Data under study START
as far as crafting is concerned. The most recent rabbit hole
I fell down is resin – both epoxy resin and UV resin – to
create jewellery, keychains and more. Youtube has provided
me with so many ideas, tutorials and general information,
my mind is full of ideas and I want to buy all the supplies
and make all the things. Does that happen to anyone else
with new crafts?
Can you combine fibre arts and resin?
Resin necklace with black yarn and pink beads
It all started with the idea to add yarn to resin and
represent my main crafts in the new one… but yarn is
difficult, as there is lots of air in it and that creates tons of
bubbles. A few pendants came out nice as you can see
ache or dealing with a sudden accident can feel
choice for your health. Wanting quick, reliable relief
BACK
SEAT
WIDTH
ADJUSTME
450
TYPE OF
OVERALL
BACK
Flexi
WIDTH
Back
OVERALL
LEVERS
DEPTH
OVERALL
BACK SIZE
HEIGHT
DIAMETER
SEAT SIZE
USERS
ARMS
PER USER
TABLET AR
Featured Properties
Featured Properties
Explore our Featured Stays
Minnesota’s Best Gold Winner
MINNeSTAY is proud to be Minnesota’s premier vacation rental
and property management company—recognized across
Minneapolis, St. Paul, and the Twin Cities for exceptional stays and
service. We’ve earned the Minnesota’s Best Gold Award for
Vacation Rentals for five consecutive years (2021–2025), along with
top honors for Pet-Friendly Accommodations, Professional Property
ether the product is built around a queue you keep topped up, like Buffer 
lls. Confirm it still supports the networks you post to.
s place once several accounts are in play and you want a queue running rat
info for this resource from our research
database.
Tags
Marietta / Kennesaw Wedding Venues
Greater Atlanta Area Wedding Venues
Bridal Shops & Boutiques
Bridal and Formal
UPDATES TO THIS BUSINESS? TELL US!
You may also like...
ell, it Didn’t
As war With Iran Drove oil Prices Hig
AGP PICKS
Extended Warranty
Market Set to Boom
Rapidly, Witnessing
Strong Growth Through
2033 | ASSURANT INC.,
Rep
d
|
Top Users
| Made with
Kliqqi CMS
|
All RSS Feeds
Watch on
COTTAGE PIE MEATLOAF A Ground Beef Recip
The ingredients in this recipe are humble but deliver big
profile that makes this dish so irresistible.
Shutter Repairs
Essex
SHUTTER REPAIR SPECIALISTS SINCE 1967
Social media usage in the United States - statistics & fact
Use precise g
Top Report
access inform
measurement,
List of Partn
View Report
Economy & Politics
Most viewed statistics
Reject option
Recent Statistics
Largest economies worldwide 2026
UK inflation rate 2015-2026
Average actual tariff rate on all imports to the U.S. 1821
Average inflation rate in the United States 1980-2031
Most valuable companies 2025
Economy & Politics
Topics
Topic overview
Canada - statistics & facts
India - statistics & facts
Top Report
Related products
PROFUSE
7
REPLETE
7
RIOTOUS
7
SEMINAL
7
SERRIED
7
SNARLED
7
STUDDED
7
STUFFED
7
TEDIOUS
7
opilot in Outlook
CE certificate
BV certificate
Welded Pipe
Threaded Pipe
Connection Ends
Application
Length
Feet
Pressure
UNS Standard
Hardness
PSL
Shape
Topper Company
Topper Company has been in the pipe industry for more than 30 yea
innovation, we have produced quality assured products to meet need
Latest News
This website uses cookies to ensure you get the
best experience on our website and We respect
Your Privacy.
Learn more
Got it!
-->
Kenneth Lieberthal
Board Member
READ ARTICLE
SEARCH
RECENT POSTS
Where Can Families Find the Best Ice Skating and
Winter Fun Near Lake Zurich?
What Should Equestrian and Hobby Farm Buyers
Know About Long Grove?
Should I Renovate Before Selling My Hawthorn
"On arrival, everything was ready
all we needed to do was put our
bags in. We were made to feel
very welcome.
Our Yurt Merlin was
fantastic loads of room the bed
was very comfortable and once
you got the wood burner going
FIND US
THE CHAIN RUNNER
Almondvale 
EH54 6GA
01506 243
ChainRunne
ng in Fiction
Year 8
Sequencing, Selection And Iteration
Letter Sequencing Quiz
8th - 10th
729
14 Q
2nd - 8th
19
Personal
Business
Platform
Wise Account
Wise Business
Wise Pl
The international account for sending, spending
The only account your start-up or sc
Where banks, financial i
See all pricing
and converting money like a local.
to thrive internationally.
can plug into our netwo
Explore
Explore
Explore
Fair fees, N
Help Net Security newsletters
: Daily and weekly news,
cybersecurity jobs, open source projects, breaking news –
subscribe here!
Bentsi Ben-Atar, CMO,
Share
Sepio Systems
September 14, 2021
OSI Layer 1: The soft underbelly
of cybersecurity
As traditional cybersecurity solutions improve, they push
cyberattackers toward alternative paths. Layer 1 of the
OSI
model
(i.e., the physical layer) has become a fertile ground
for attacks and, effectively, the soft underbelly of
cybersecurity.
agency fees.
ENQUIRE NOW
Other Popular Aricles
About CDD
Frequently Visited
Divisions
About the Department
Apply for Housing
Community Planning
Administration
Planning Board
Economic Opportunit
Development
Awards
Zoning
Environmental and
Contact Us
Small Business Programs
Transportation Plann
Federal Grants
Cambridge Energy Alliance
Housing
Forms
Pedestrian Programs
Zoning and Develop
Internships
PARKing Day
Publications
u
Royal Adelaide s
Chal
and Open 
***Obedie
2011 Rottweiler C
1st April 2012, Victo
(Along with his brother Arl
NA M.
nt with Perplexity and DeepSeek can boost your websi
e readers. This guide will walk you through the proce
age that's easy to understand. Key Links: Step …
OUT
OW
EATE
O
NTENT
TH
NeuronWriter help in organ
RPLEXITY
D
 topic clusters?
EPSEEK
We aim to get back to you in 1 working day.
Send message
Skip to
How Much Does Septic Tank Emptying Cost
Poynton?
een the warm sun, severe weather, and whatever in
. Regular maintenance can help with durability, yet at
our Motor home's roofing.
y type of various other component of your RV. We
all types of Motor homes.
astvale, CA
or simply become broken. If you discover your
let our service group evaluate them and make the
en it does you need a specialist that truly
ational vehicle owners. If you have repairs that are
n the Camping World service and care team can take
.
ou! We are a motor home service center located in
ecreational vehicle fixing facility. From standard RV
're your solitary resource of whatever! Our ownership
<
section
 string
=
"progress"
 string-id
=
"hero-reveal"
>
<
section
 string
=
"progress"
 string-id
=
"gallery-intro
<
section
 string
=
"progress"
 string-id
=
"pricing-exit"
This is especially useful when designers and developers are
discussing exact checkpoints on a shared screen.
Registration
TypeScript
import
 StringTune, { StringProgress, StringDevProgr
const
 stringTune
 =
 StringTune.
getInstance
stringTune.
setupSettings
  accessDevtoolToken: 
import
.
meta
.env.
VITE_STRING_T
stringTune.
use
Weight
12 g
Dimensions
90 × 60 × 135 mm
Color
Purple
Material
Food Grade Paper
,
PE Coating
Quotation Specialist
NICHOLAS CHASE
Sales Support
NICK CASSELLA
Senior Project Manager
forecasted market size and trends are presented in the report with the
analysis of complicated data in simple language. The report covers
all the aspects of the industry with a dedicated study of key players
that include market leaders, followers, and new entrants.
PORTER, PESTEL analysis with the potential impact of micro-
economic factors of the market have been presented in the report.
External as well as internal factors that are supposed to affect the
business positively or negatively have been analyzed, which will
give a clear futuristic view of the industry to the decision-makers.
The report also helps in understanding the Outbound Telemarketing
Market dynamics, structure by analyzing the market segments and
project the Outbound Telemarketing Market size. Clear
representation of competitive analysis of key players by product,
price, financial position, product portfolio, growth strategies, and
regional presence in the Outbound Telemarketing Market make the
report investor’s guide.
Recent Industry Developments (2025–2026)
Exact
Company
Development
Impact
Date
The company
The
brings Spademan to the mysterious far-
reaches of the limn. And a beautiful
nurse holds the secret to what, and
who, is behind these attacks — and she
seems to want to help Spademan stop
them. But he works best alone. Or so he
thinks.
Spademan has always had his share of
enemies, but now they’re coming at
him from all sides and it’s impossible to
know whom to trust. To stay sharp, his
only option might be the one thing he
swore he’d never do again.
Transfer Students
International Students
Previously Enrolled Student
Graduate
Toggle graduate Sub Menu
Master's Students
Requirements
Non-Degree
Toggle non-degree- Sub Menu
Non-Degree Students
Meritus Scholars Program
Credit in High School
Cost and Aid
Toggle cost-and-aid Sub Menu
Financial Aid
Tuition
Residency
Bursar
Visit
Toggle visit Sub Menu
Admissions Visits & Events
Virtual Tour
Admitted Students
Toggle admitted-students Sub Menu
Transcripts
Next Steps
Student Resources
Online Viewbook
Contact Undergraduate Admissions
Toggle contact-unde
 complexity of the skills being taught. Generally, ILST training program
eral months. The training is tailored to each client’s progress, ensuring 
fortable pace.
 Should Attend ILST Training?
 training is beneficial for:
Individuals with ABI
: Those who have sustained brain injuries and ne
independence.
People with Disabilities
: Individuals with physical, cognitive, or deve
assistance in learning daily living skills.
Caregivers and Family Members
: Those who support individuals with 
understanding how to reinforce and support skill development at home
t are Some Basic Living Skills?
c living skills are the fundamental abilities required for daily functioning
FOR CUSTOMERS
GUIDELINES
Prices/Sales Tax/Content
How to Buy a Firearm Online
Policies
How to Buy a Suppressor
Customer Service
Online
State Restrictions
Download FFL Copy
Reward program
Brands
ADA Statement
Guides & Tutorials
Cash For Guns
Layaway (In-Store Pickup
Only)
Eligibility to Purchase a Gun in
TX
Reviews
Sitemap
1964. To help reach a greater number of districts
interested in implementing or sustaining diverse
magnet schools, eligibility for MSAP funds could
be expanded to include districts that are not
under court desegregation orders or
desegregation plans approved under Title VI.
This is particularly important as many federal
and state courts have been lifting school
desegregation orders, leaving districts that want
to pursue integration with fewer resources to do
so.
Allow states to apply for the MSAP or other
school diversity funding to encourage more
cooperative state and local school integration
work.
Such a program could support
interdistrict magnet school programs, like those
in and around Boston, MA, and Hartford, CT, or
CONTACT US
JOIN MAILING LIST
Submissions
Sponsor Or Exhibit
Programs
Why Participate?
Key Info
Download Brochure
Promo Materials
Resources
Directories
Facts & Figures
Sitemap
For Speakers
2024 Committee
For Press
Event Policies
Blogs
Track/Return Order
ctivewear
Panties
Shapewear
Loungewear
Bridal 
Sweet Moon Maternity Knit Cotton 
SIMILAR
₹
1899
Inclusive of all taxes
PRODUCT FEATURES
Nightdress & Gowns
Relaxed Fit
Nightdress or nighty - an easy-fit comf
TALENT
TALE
Data under study END
## Activity
Across the data, count every line where the string "have" turns up, then write only that count.

## Solution to this exercise
6